В контексте этих ориентаций Софи Вудворд и Том Фишер (Woodward & Fisher 2014) исследуют способность одежды влиять на телесный и эмоциональный опыт. Они рассматривают одежду в качестве агента в сложном сенсорном взаимодействии с телесным «я», утверждая, что, «несмотря на сдвиг в сторону феноменологического подхода к воплощенной моде <…> также наблюдается недостаток внимания к способам ношения и изготовления модных вещей с точки зрения мультисенсорности, где материал стоял бы на первом месте (Ibid.: 12). Они пишут о чувственной и материальной природе одежды, о том, как одежда поддерживает намерение и препятствует ему. Описывая неудачи в моде, они отмечают, что тактильное ощущение дискомфорта в какой-либо вещи может привести к тому, что предмет одежды будет задвинут на дальнюю полку платяного шкафа. В исследованиях Вудворд и Фишера подчеркивается материальная агентность одежды: ее способность через форму – а не значение – влиять на телесный и воплощенный опыт. Согласно их наблюдениям,

одежда в удачном сочетании, которую женщина носит и в которой чувствует себя комфортно, через свою материальность эффективно воплощает намерения этого человека. И наоборот, когда наряд неудачный, материальность одежды может помешать намерениям женщин: кожаная юбка, которая, как они надеялись, придаст им сексапил, вместо этого может заставить их выглядеть перегретыми и потными (Ibid.: 4–5).
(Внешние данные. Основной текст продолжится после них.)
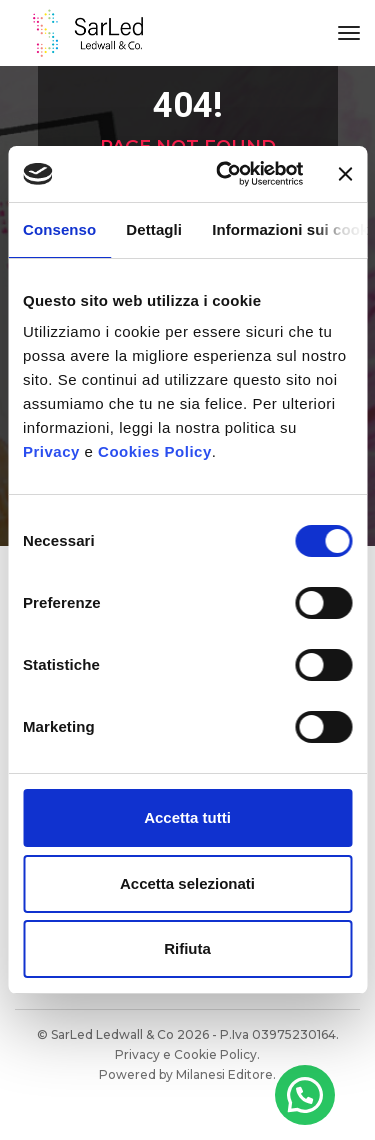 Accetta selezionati (187, 883)
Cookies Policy (155, 451)
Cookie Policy (215, 1054)
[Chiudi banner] (345, 174)
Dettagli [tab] (154, 229)
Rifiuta (187, 948)
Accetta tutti (187, 817)
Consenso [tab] (59, 229)
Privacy (51, 451)
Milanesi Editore (224, 1074)
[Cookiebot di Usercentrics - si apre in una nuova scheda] (226, 174)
Этот потенциальный дискомфорт, будь то психический или физический, занимает центральное место как при выборе одежды, так и в тактильных ощущениях от ношения: мы часто ищем одежду, которая нам «подходит», будь то стилистически или физически (см.: Eco 1986).
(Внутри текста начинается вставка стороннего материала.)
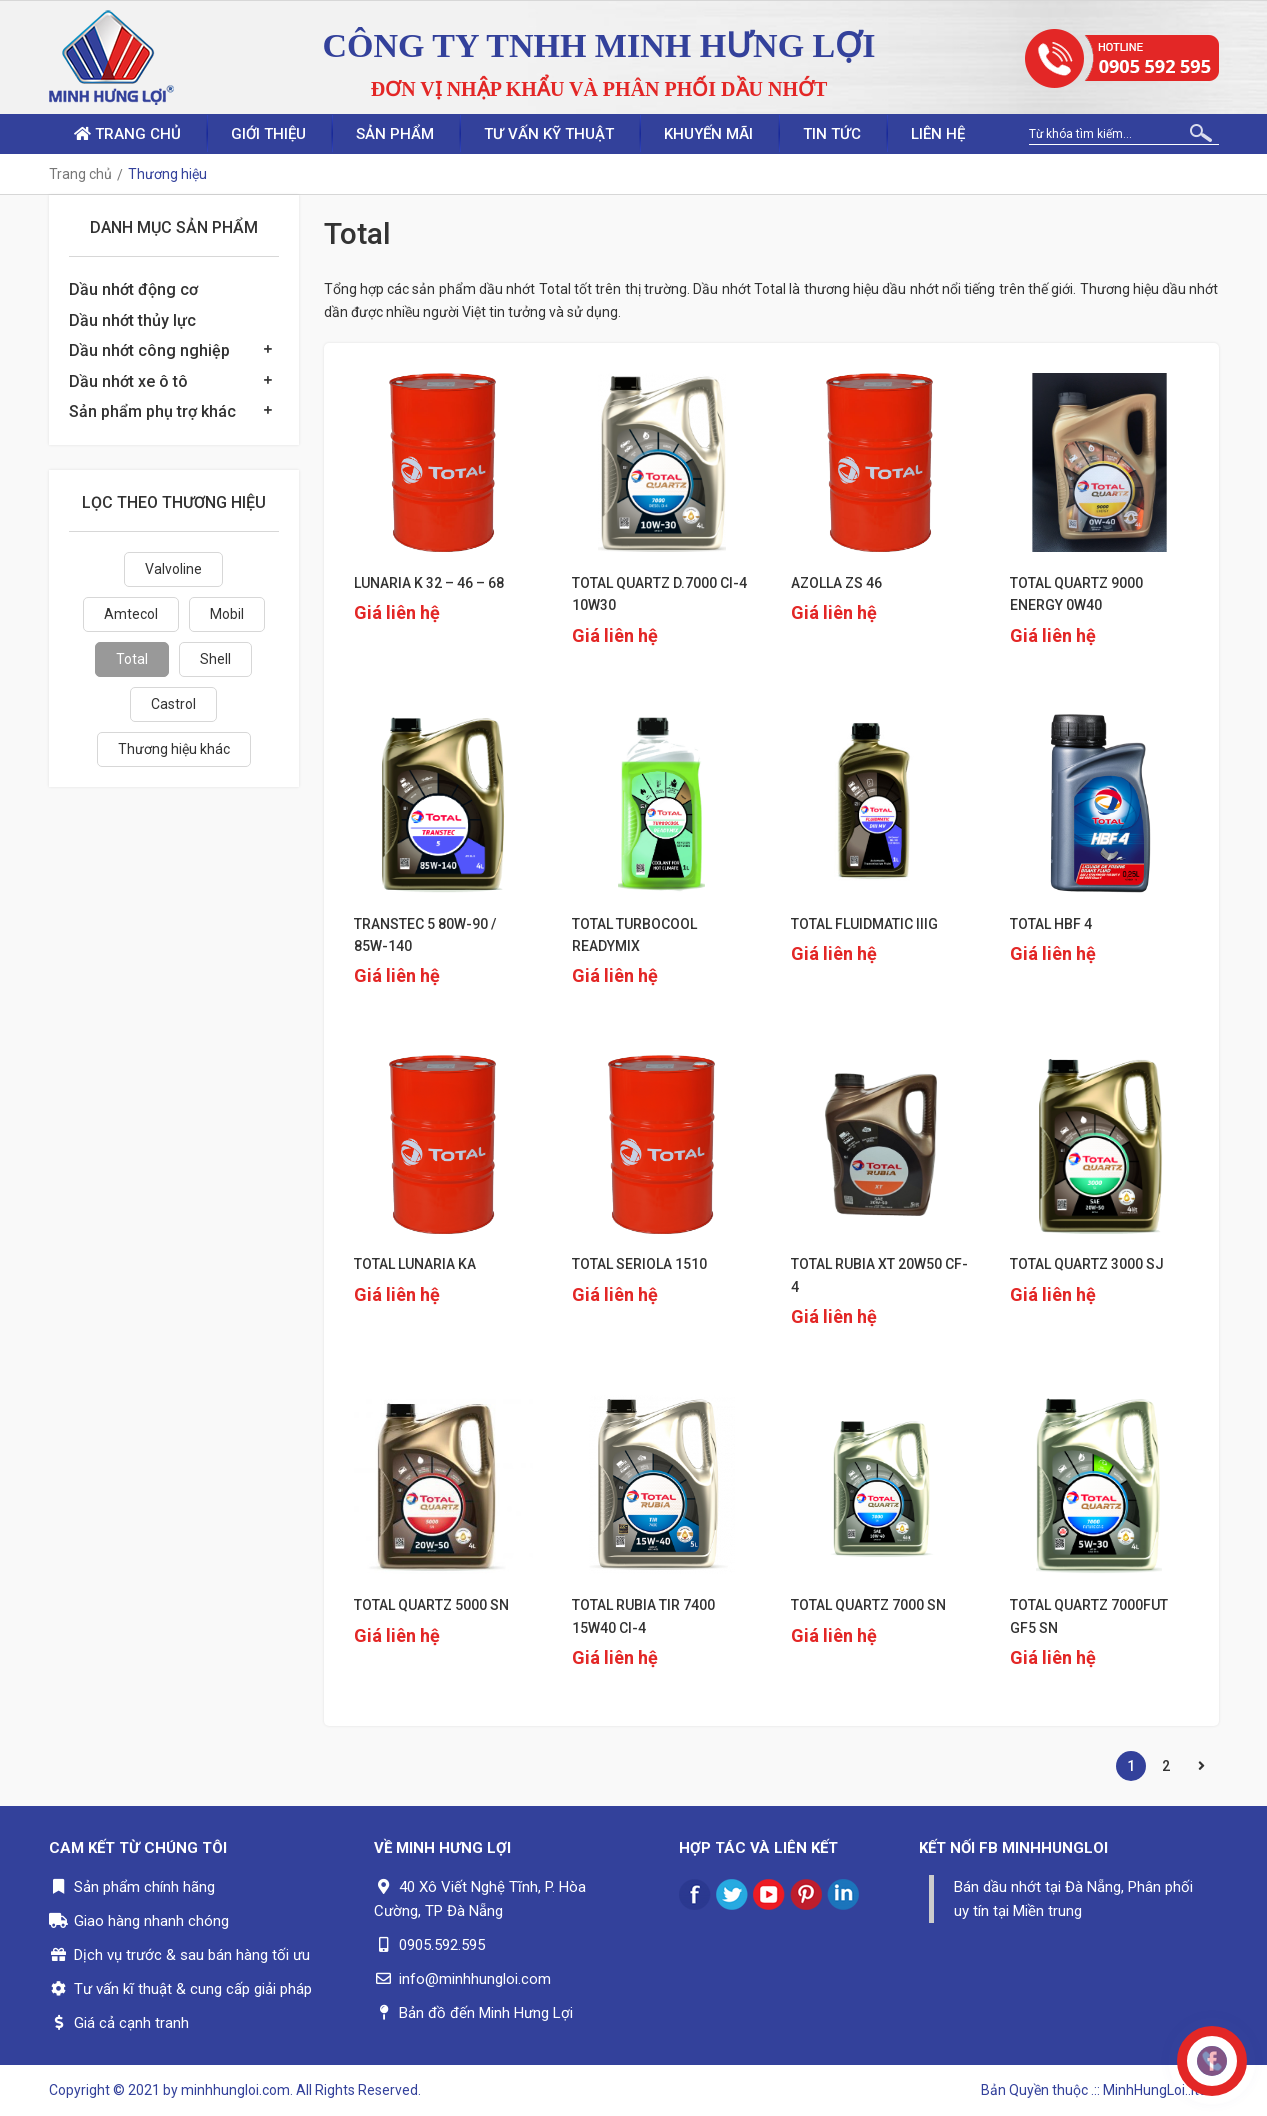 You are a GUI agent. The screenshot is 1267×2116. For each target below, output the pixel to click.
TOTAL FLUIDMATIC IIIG (864, 924)
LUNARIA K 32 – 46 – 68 (429, 583)
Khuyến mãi (708, 134)
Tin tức (832, 134)
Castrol (173, 704)
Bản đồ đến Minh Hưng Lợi (486, 2013)
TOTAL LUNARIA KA (415, 1264)
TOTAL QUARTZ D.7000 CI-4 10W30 (659, 594)
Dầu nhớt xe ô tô (128, 381)
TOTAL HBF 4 (1051, 924)
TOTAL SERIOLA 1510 (639, 1264)
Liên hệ (938, 134)
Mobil (227, 614)
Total (132, 659)
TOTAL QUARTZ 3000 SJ (1087, 1264)
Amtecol (131, 614)
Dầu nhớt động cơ (133, 289)
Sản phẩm (395, 134)
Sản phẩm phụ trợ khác (152, 411)
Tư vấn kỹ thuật (549, 134)
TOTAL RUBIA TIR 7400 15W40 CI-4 (643, 1616)
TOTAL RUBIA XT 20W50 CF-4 (879, 1275)
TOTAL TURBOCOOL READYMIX (634, 935)
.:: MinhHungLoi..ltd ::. (1155, 2090)
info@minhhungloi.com (475, 1979)
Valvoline (173, 569)
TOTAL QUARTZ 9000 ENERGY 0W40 (1076, 594)
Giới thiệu (268, 134)
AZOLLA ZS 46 (836, 583)
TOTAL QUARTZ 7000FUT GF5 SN (1089, 1616)
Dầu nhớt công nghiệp (149, 350)
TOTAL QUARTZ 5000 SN (431, 1605)
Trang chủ (127, 134)
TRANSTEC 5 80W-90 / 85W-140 (425, 935)
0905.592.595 (442, 1945)
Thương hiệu (167, 174)
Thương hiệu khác (174, 749)
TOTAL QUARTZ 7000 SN (868, 1605)
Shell (215, 659)
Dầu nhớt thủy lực (132, 320)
Для выявления сенсорных и материальных аспектов ношения одежды в своем исследовании Вудворд использует разные методы. В частности, в объектно-ориентированных интервью, где присутствует обсуждаемый предмет гардероба, который рассматривают или держат в руках, тактильное взаимодействие стимулирует обсуждение, воспоминания и размышления. Аналогичным образом, исследовательница сенсорного аспекта моды Сара Чон-Кван (Chong-Kwan 2017) пытается сопоставить многочисленные сенсорные и эмоциональные аффекты одежды. Опираясь на объектно-ориентированные интервью Вудворд (Woodward 2015) и сенсорную этнографию Пинк (Pink 2005; Pink 2015), Чон-Кван исследует, «как сенсорное взаимодействие с одеждой влияет как на материальность предметов одежды, так и на участников, провоцируя определенное поведение, мысли, воспоминания и эмоции» (Chong-Kwan 2017: 2). Отказываясь рассматривать визуальный аспект моды, Чон-Кван стремится зафиксировать то, как одежда заставляет себя чувствовать тех, кто ее носит, и тех, кто ее не носит, исследуя аффекты, вызываемые текстурами и запахами.


1.8. «Складка» 4. 2013


Чон-Кван подчеркивает сложность передачи этих переживаний средствами языка и то, с каким трудом ее собеседники пытались сформулировать свои ощущения:

Интервью выявили отсутствие подходящего языка для четкого выражения определенных типов сенсорного опыта. Часто участники затруднялись объяснить свой опыт. Такое случалось, когда речь шла о нескольких сенсорных модальностях, и в результате участники не могли определить отдельные сенсорные модальности, описывая вместо этого более целостное общее «ощущение», «чувство» или «сущность» (Ibid.: 25).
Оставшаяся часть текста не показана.